Setelah kehamilan pertama itu, kami memiliki seorang putra dan seorang putri—disela-sela kehamilan Tay-Sachs lainnya. Putra dan putri kami sehat, dan keduanya menjalani kehidupan yang produktif. Putra kami Benjamin adalah seorang dokter yang berjuang melawan gelombang pertama COVID, dan putri kami Madeleine adalah produser video digital di CNN yang telah meliput berbagai kisah mulai dari penembakan massal hingga profil seorang komedian yang membawa aktingnya ke hotel virus corona. Keduanya tidak akan lahir tanpa kami dapat memutuskan bahwa kami tidak ingin melanjutkan kehamilan pertama itu.

Pendukung anti-aborsi berbicara tentang kesucian hidup. Tapi pengalaman kami juga merupakan perayaan hidup. Musim panas yang kami habiskan di daerah terpencil Quebec, perjalanan ke cagar alam di Afrika dekat tempat kelahiran Miriam di Afrika Selatan, Bar dan Bat Mitzvah, pernikahan dan kelahiran dua anak putra saya tidak akan pernah berhasil menjadi album foto dan kenangan pribadi jika pada awalnya kita mengalami trauma melahirkan anak yang cacat berat.

Ini semua terjadi lebih dari 30 tahun yang lalu, dan bahkan sekarang sangat menyakitkan untuk mengingat dan menghidupkan kembali trauma pada masa itu.

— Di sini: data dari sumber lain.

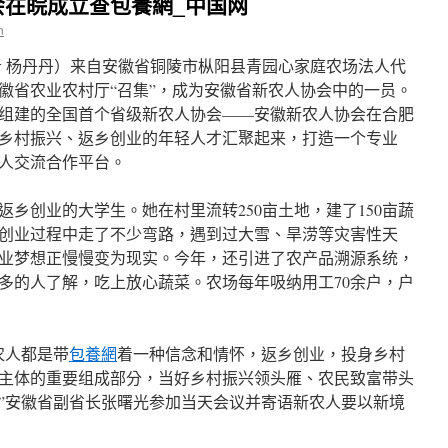
会在皖成立查包養網_中国网
n
者 杨丹丹）来自安徽省铜陵市枞阳县青园心家庭农场法人代
徽省农业农村厅“召集”，成为安徽省新农人协会中的一员。
组建的全国首个省级新农人协会——安徽新农人协会在合肥
乡村振兴、返乡创业的年轻人才汇聚起来，打造一个专业
人交流合作平台。
年返乡创业的大学生。她在村里流转250亩土地，建了150亩蔬
创业过程中走了不少弯路，遇到过大雪、旱涝等灾害性天
业梦想正慢慢变为现实。今年，还引进了农产品溯源系统，
多的人了解，吃上放心蔬菜。农场每年吸纳用工70余户，户
农人都是带
包養網
着一种信念和情怀，返乡创业，投身乡村
主体的重要组成部分，当好乡村振兴领头雁、农民致富带头
”安徽省副省长张曙光参加当天会议并寄语新农人要以新境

Syukurlah, cobaan itu telah dikurangi dengan kegembiraan dan kepuasan dari dua anak yang luar biasa. Semua orang di AS harus memiliki opsi yang kami miliki. Harus diasumsikan bahwa mereka adalah hak dasar. Namun Mahkamah Agung sekarang telah menyangkal semua itu.

Kami tinggal di New York City, di mana papan reklame yang menyala di jalan raya yang sibuk meyakinkan penduduk akan komitmen teguh negara bagian terhadap hak aborsi. Tapi itu tidak terjadi di tempat seperti Texas, di mana larangan enam minggu saat ini (kemungkinan akan segera diikuti oleh larangan hampir total) akan membuat pilihan bahkan tes diagnostik pranatal dini seperti pengambilan sampel chorionic villus, dapat diperdebatkan. yang biasanya diberikan pada 10 minggu atau lebih.

Kami berdua dihantui dan tertekan oleh kepastian bahwa akan ada calon orang tua seperti kami yang akan ditolak perawatan penuh kasih dan aman yang diterima Miriam beberapa dekade yang lalu, prosedur yang tidak membahayakan kesehatan reproduksinya dan yang memungkinkan kami untuk mengatasi trauma dan bergerak. depan untuk membesarkan keluarga. Di tahun-tahun mendatang, kami berharap keputusan Mahkamah Agung yang cacat fatal akan dibatalkan oleh tindakan Kongres dan presiden AS di masa mendatang.

Ini adalah artikel opini dan analisis, dan pandangan yang diungkapkan oleh penulis atau penulis belum tentu berasal dari Amerika ilmiah.